Despite recovery spending across sub-Saharan Africa being emergency-oriented, some of it is still green. Governments have continued to develop policies and plans that bring climate resilience and economic development together. The feasibility of implementation or scaling up pilot investments depends on the availability and terms of funding and finance. In addition, there are major gaps in terms of where ‘green’ resources are flowing: they are bypassing important network infrastructure, for example, and critical risk mitigating investments in ecological restoration and conservation. Nonetheless, important examples of green spending with ecological and economic benefits include:
- Building on existing work, the African Union has developed the African Union Green Recovery Action Plan.
- Several countries have also updated their Nationally Determined Contributions (NDCs) with ambitious climate mitigation and adaptation targets.
- Sustainable energy transitions also continue to attract renewable energy investment at utility and small scales.
- While problems endure, there are examples of conservation spending and green job creation in Kenya, and a National Environment and Climate Change Fund in Mauritius for coastal rehabilitation and environmental monitoring.
Rescue spending and green economy initiatives are essential, but insufficient to change the region’s developmental trajectory. Two pre-Covid barriers to more transformational strategies persist. First, unsustainable investments (e.g. new coal exploration) are still seen as economic opportunities without viable alternatives. Second, available international climate and green finance fall distressingly short of requirements and commitments.
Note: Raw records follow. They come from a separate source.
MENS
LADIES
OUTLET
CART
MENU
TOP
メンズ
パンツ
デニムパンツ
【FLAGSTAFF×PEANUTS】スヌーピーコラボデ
Shifting the trajectory for sub-Saharan African development
The opportunity for sub-Saharan Africa’s green economic development is not a window that has opened and closed. Within the region’s complex socio-economic and ecological context, there are always mechanisms to shift and enhance development toward more sustainable outcomes. There is much to be done to connect rescue to recovery, and to a long-term sustainable transition. More equitable access to and uptake of vaccines is undoubtedly an urgent short to medium-term matter. However, decision-makers should address several important longer-term issues as the region's recovery is scaled up and greened. Among these factors, the following are critical:
Transparency in funding, finance and technical support to sub-Saharan African governments is critical for effective spending and to foster and support political and administrative accountability.
- Existing green investment flows, such as renewable energy, should focus more intently on localisation, job creation and poverty alleviation.
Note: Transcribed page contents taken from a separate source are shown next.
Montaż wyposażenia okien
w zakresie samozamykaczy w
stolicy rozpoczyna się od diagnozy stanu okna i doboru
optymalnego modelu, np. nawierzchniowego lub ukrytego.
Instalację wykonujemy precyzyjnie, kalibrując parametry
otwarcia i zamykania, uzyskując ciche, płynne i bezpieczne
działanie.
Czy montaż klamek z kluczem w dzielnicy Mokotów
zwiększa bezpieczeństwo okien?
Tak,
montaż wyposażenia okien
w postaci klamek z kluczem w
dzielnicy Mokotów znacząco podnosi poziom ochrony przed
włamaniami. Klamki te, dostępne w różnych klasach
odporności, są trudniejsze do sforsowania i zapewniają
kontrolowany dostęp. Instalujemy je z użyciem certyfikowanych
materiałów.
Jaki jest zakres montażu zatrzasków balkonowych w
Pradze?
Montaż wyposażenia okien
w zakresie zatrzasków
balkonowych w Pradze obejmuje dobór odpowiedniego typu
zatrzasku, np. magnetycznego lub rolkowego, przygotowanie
- The informal economy should be integrated into recovery plans.
- Investment gaps such as those in biodiversity conservation should be linked to risk management in policy and investment decisions.
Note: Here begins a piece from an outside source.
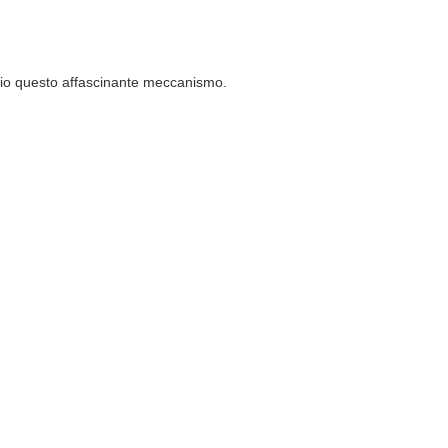
eglio questo affascinante meccanismo.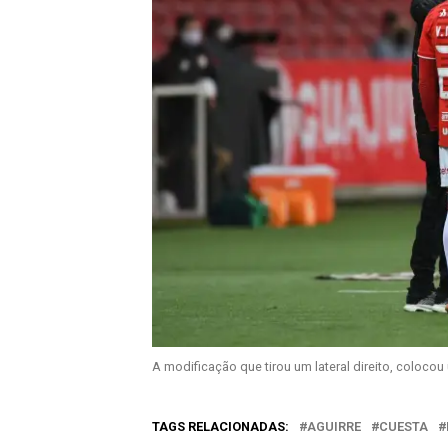
A modificação que tirou um lateral direito, colocou 
TAGS RELACIONADAS:
AGUIRRE
CUESTA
- Covid-19 development assistance should be institutionalised and connected to long-term planning.
The monitoring and evaluation of projects should be development in its orientation, driving learning, adaptation, and, ultimately, impact.
Sub-Saharan Africa must not aim to bounce back to the unsustainable forms of development it pursued before the pandemic. A new trajectory requires a new development deal for the region. This deal needs to be green, yes. But it also needs to be transparent, fair, and realistic to tackle the scale and depth of endemic development challenges.